Triumph… Or Disaster

by Lynne Curry

"It [Intimate Exchanges] looks set for something I've wanted to do for a long time and I need lots of space to do it in. The only excuse I can offer is that it's 25 years since I came to Scarborough, so it's my silver anniversary or whatever you want to call it. I had two actors left whom I had worked with for a long time, Robin Herford and Lavinia Bertram. I had a whole summer now to do a play. I was always keen on writing a two-hander, but always refused to do it because the rest of the cast would be out of work. Now I only have two actors. It's not an ordinary two-hander by any means. Sisterly Feelings explored what I hope this play will carry on doing. That was my first attempt at exploring what I call variation in the theatre; at the end of scene one three of them toss a coin and that affects what happens from then on. None of the audience nor the actors know how it's going to carry on. But there were, in fact, only four variations. The problem there was that you went and saw the show twice and saw the lot."

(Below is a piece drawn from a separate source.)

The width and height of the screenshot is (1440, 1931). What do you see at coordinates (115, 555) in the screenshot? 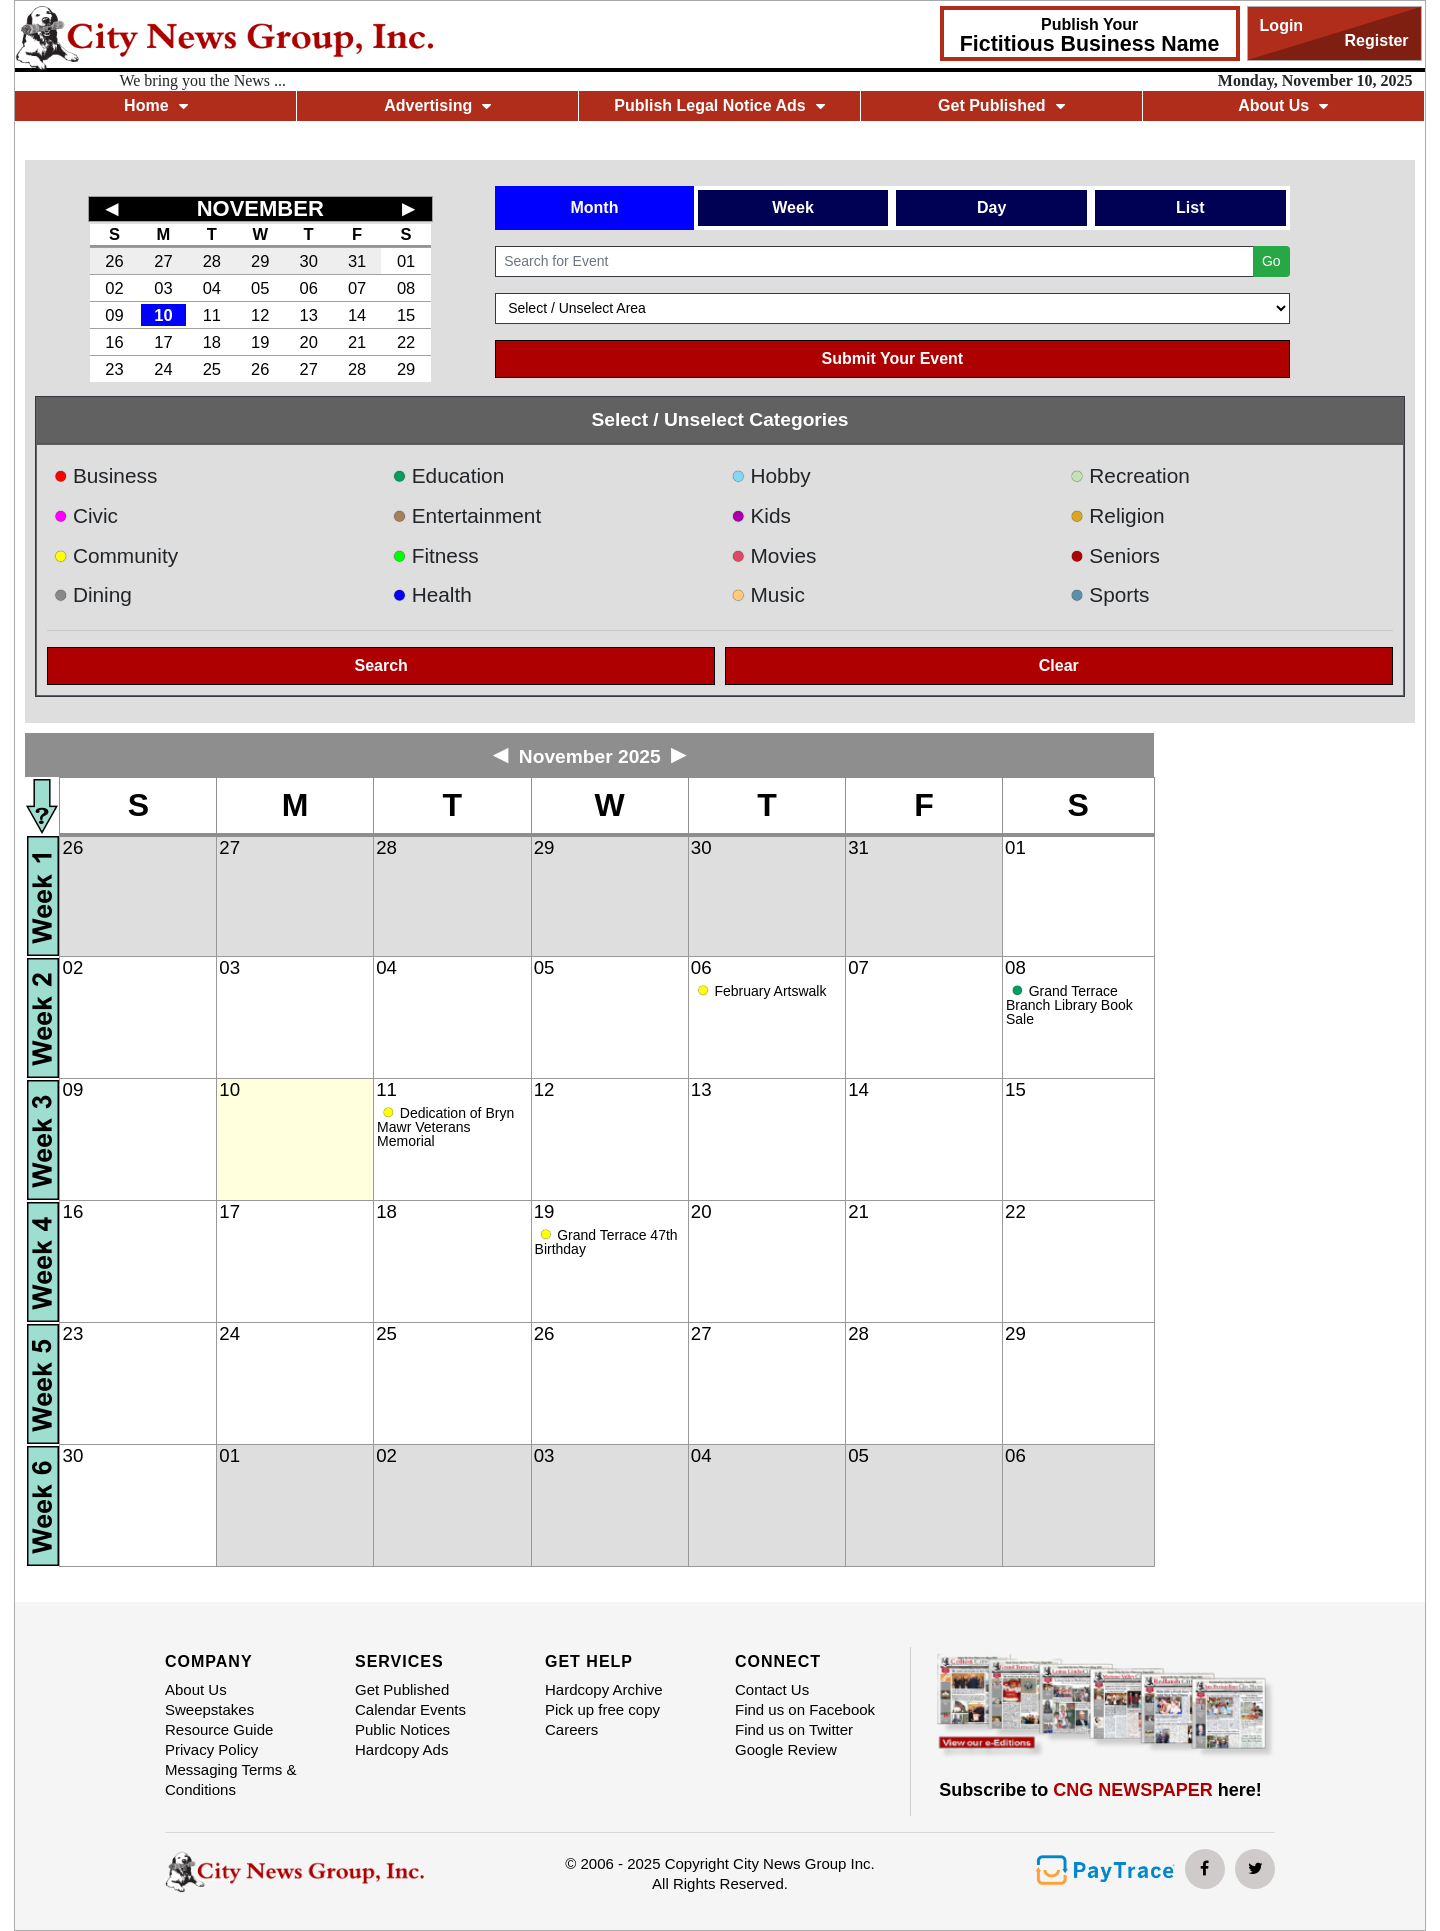
I see `Community` at bounding box center [115, 555].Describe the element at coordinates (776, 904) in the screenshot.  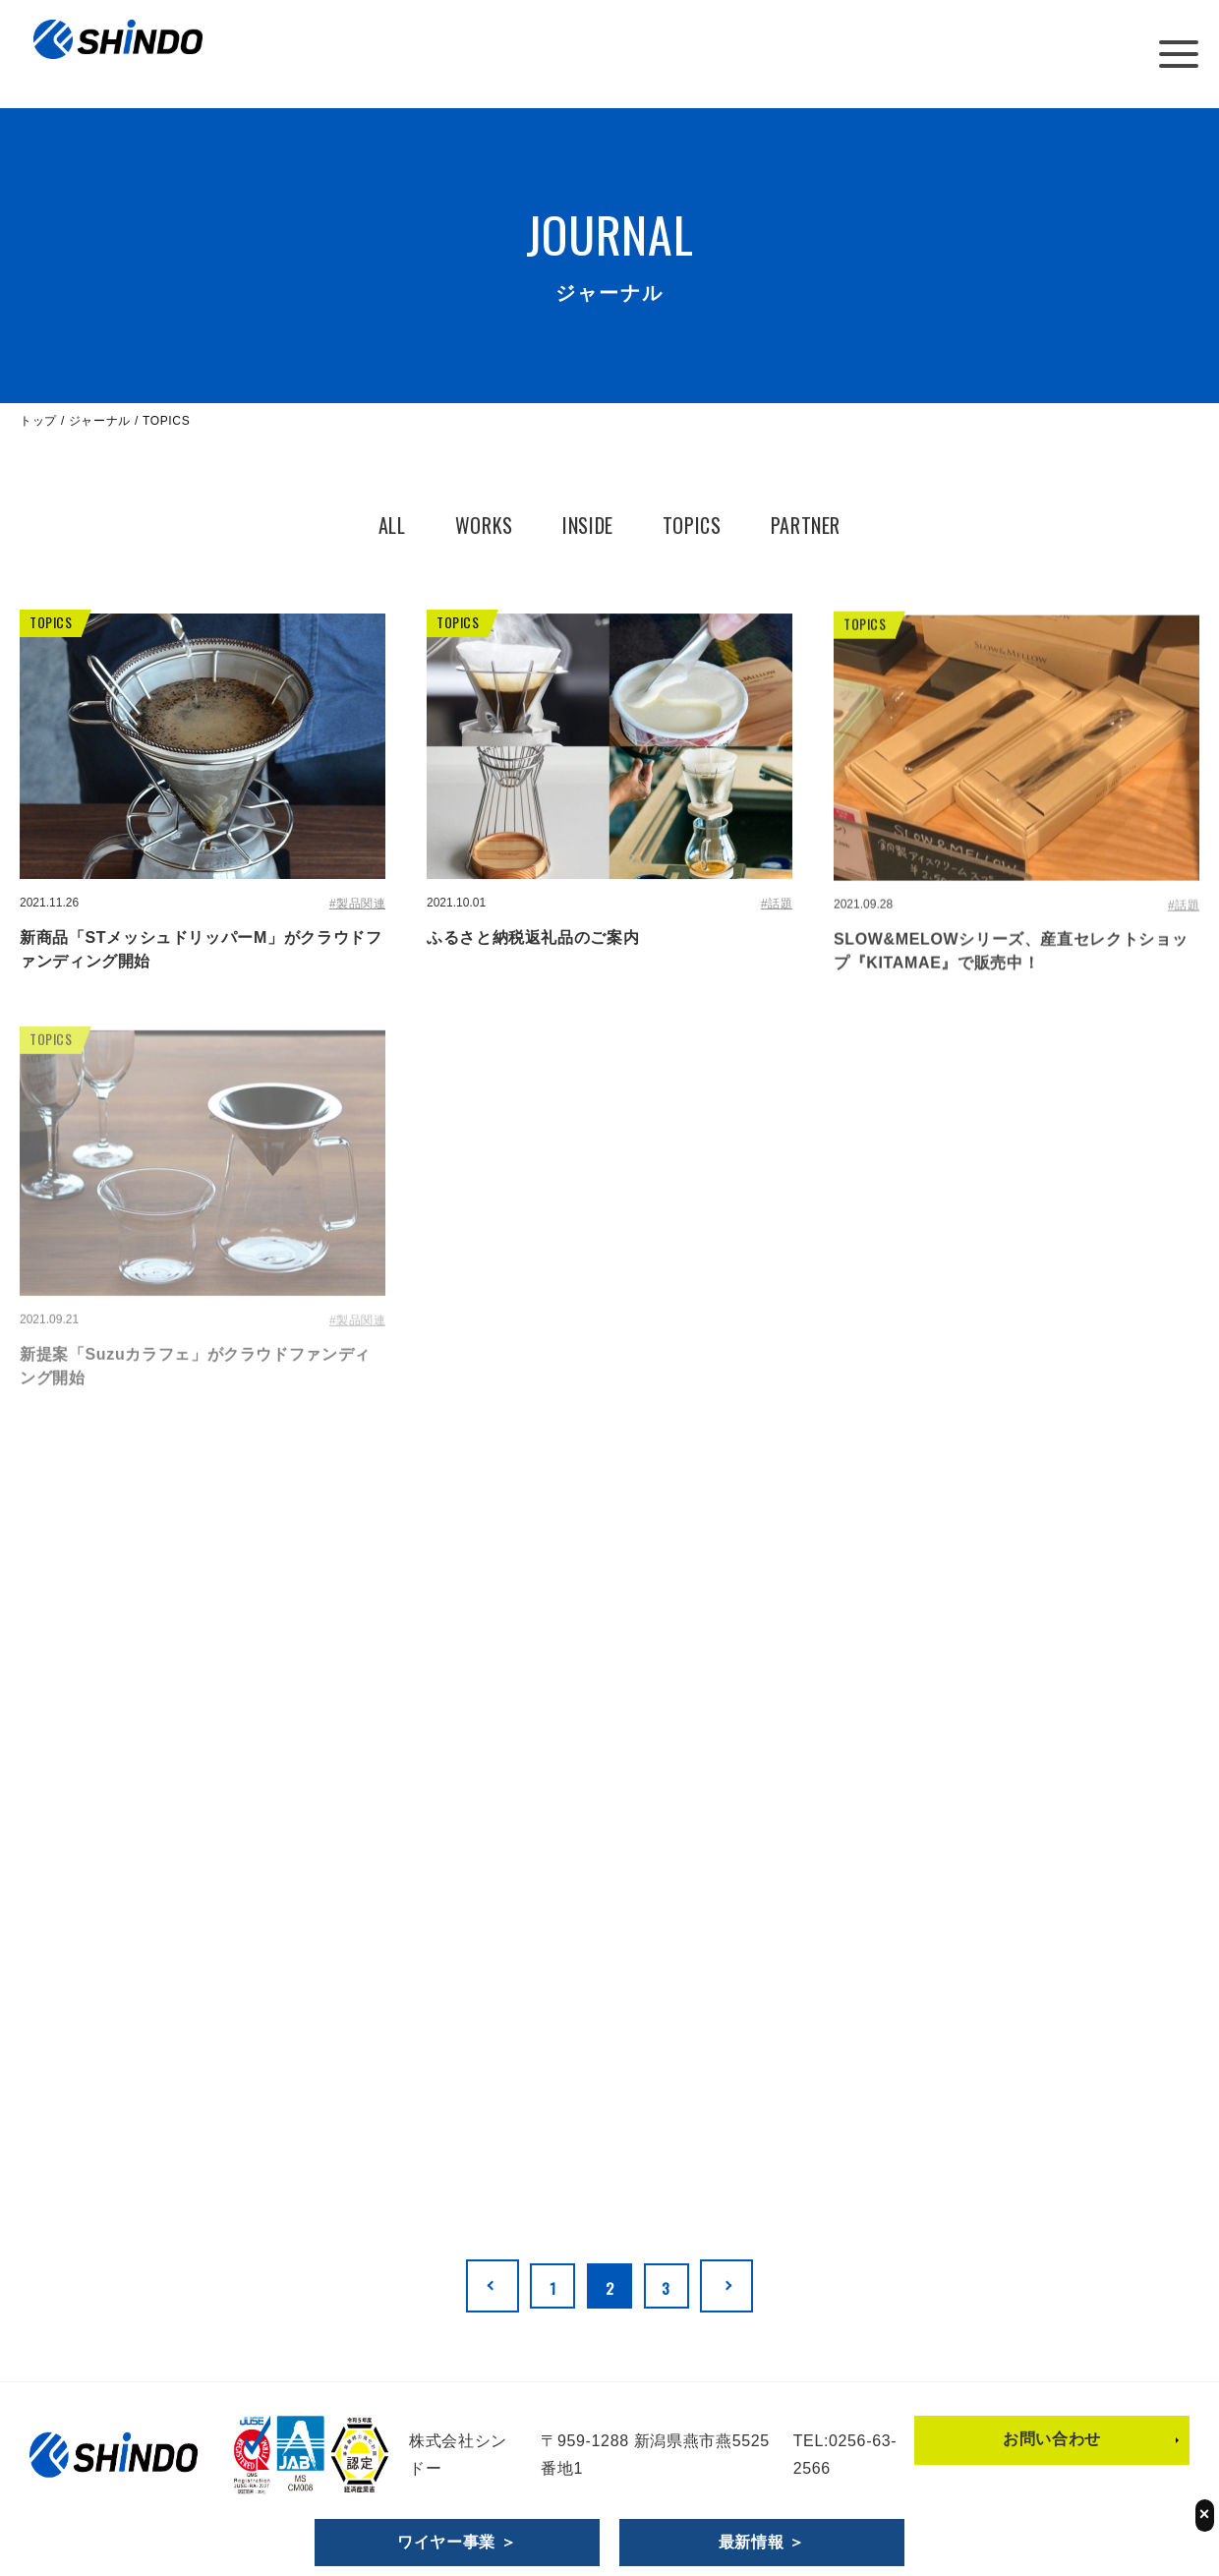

"The theme of the play in most general terms - I hate talking about a thing until I've done it - will be the tiny decisions you make in the morning. Things like shall I take a coat or not. That leads you perhaps to take shelter in a doorway and meet someone and so it goes on. It's all decisions. What I've always thought about live theatre is that it's live in reality. The only thing we can really offer that TV or films can't do is the spontaneity. Obviously this is taking it to the nth degree. Every play is spontaneous and every play will differ from night to night."

Stephen Joseph was a real anarchist. He preached the theory that all theatres should self-destruct after seven years. If we're going to do anything it should be to keep up-ending things. This season I said: 'What are we doing? Getting into a rut.' We have the flexibility in this theatre to throw caution to the winds and take a few risks. We're in the risk-taking business here. Our reputation has been based on people saying we must be mad. The audience will feel, I hope, that we're still on the helter-skelter a bit."